The other explanatory variables such as gender of household head, livestock holding (LSU) and training received were statistically non-significant.

Effect on maize seed income using the instrumental variable model

During the analysis, it was found that the income from maize seed and training received had positive and statistically significant effect on the adoption of foundation seed production. Adoption of foundation seed production had positive and statistically significant effect on income from maize seed production. To combat such endogeneity, the instrumental variable model was used. Hence, the adoption of foundation seed production (as a dummy) was instrumented and the variable training received was used as an instrumental variable.
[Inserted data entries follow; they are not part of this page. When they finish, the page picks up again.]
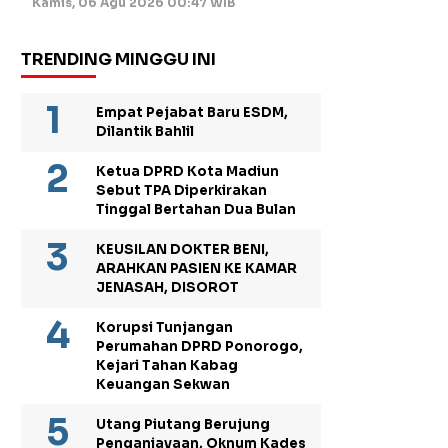
Kamis, 06 Agu 2026 00:47 WIB
TRENDING MINGGU INI
Empat Pejabat Baru ESDM,
Dilantik Bahlil
Ketua DPRD Kota Madiun
Sebut TPA Diperkirakan
Tinggal Bertahan Dua Bulan
KEUSILAN DOKTER BENI,
ARAHKAN PASIEN KE KAMAR
JENASAH, DISOROT
Korupsi Tunjangan
Perumahan DPRD Ponorogo,
Kejari Tahan Kabag
Keuangan Sekwan
Utang Piutang Berujung
Penganiayaan, Oknum Kades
The highly significant F value indicates that the selection of explanatory variables in the model was enough to describe the variation in the dependent variable. About 60% variation in the dependent variable was explained by the explanatory variable (Table 7). In the instrumental variable model, the production of foundation seed had a positive effect, but it was statistically non-significant. This revealed that actually the production of foundation seed does not have a significant effect on income of farmers in the study area.
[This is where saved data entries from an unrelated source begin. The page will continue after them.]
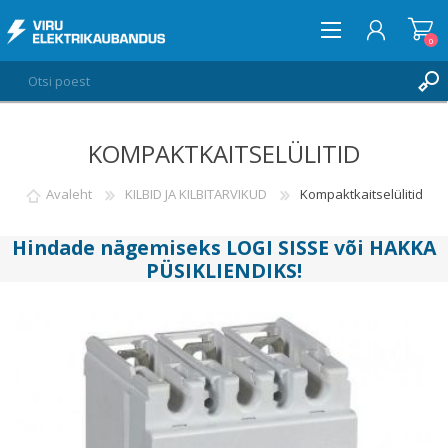
0
KOMPAKTKAITSELÜLITID
LOGI SISSE
SOOVIKORV
Avaleht
KILBID JA KILBITARVIKUD
Kompaktkaitselülitid
0
Hindade nägemiseks
LOGI SISSE
või
HAKKA
PÜSIKLIENDIKS
!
Table 7 Effect on income using the instrumental variable model

Conclusion

The study revealed that the foundation seed producer had more year of experience in maize seed production. The livestock holding (LSU) was also higher in the case of foundation seed producer. The source of seed, variety used and training received about maize seed production technology was significantly different between the foundation and certified seed producer. The income from foundation seed production was more than about NRs. 51,000 with B:C ratio 1.16 as compared to certified seed. The low B:C ratio 0.96 of certified seed indicates that the certified seed production in the study area was at a loss. The major determinants of adoption of foundation seed production were income from maize seed production, training received and type of family. Production of foundation seed would increase the income of maize seed positively and significantly by about 44%. The major determinants of income from maize seed production were maize seed area, foundation seed production, HH migration status, extension service and membership in cooperative. To address the endogeneity problem, the instrumental variable model was used and found the major determinants as maize seed area, membership in cooperative and migration to influence maize seed income. The production of foundation seed and extension received were found non-significant on the total income from maize seed production. The foundation seed production was profitable in the study area. So proper trainings and extension service is needed to aware and motivate the farmers to adopt the foundation seed production which could uplift their economic condition. Similarly, farmers can increase their area through contract and cooperative farming.